PROBLEM STATEMENT ▸
Report each line of the entries that includes "sidebar" by copying it.

MATERIAL FOR THIS EXERCISE ▸
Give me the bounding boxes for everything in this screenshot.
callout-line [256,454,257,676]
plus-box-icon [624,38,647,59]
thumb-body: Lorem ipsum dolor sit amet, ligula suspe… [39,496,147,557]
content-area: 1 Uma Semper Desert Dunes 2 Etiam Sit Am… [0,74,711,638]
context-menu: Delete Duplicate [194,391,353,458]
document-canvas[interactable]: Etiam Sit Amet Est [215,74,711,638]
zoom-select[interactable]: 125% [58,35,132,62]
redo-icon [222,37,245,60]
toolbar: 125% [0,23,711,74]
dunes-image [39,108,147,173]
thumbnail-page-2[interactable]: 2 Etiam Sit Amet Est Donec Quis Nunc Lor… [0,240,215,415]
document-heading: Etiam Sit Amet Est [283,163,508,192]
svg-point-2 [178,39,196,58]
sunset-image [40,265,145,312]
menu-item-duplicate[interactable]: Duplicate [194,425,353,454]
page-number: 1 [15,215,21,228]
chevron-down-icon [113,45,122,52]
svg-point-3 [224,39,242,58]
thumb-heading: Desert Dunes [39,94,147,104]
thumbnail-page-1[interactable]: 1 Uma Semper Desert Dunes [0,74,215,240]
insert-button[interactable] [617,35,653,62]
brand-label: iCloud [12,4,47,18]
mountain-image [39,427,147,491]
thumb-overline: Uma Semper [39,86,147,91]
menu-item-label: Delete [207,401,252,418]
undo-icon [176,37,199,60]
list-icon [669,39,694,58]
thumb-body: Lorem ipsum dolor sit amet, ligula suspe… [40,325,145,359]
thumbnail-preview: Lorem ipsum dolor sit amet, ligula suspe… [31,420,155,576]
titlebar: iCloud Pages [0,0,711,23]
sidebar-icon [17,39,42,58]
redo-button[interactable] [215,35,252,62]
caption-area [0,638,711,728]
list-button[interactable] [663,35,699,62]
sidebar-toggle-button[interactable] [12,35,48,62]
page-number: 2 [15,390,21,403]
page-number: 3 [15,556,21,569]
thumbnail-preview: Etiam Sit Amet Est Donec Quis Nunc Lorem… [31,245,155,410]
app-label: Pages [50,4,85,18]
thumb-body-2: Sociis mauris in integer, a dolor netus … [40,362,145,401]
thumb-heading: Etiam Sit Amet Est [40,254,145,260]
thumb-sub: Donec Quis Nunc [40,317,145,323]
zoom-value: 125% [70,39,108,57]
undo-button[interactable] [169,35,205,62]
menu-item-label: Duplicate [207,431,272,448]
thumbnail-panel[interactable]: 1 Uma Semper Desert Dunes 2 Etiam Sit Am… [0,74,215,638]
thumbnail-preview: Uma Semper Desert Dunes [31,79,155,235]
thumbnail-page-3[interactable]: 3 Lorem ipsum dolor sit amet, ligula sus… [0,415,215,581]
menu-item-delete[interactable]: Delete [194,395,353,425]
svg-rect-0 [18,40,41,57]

SOLVED EXERCISE ▸
sidebar-icon [17,39,42,58]
sidebar-toggle-button[interactable] [12,35,48,62]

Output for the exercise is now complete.